Initially, rights groups and media outlets reporting on the incident cited a medical report giving the reason for their admission to the hospital as a “fall from a helicopter.”

This was a lie told by the perpetrators of the torture, according to Şık, who claims that soldiers delivering the villagers to the hospital when they were unconscious told the doctors they were terrorists who had engaged with them and that they had thrown themselves from the helicopter on which they were being transported.

“This was an official lie told by the perpetrators to protect themselves,” Şık said and added that the lie became widespread because the rights activists and lawyers who spoke to the press thought the victims had been thrown from a helicopter.

Osman Şiban was discharged from the hospital on September 20 and later received a medical report stating that he was not able to provide an official statement to the authorities.

On September 30, 55-year-old Servet Turgut, a father of seven, succumbed to his injuries in the Van Regional Teaching and Research Hospital’s intensive care unit.

According to Şiban, who had suffered partial memory loss due to his injuries, a group of Turkish soldiers had detained him and Turgut in the Van countryside on Sept. 11 and taken them to the Van Gendarmerie Command by helicopter.

Speaking to the Mezopotamya News Agency, Şiban’s brother Cengiz claimed that both victims were taken by gendarmes in view of all the villagers, who were forced to remain on their knees during the detention of the two men.

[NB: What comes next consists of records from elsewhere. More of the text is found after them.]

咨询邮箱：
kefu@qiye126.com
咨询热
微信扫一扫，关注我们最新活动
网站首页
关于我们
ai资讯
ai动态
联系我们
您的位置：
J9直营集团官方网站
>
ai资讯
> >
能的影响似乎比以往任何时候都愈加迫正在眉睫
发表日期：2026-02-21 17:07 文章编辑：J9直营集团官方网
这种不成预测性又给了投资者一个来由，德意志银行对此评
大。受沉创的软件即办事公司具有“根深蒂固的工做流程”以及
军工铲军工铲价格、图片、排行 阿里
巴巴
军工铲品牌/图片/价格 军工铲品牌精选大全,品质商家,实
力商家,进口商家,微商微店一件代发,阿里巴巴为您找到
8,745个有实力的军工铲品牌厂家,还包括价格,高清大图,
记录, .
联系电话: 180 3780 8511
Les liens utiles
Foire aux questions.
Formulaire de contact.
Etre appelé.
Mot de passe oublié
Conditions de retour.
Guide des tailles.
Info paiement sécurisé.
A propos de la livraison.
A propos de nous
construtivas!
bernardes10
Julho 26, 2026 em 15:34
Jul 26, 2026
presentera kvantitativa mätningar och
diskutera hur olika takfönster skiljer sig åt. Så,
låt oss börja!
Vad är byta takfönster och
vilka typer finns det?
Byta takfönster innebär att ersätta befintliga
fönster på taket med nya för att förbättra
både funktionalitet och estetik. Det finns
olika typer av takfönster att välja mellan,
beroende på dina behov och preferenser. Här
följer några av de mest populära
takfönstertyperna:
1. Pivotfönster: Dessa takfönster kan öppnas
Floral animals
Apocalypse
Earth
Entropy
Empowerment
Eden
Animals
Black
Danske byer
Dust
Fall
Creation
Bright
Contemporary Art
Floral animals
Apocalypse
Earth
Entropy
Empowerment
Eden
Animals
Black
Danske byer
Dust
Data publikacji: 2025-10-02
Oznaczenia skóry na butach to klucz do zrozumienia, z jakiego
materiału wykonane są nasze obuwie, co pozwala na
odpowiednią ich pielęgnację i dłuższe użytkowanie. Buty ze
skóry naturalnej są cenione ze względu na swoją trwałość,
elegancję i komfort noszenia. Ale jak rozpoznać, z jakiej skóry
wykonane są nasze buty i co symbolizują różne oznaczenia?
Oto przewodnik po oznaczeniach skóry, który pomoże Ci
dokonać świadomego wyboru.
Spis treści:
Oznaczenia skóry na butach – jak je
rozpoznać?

While they were being taken away, villagers who tried to follow them were threatened with death by the soldiers, Cengiz added.

On the way, Şiban says, soldiers had shown him the dead body of a militant, purportedly a member of the outlawed Kurdistan Workers’ Party (PKK), claiming that Şiban knew him. When he said he didn’t recognize the body, he was battered by the soldiers.

Şiban recalls one voice saying, “Don’t hit the elderly one [Servet Turgut], he might die.”

“The helicopter landed. I saw many soldiers out there. Maybe 100 or 150 soldiers were there; they were armed and ready. They first threw the dead bodies [of militants] out of the helicopter, and then us,” Şiban was quoted as saying in narrating the incident.

“I heard someone shouting, ‘This terrorist is still alive!’ Then all the soldiers mobbed us. Ten or 20 of them came for each of us. I don’t know what they did to us. I don’t know what they did to me. They threw us on the ground and then started hitting us. ‘Terrorists,’ they called us as they battered us. We are villagers; we are citizens. I don’t know how long it went on. I passed out.”

“The fact that Van’s top military commanders waited in front of the Van Council of Forensic Medicine for the autopsy of Servet Turgut is very telling,” Şık’s report said. “Were you there to cover up your crimes?”

“Although it has been 53 days since the incident, instead of identifying the perpetrators of this torture, the fact that journalists who reported on the incident were arrested is evidence of this coverup. Surprise us if we are wrong,” Şık concluded.

Four journalists were arrested on Oct. 9 over their reports on the incident on charges of disseminating propaganda on behalf of the PKK.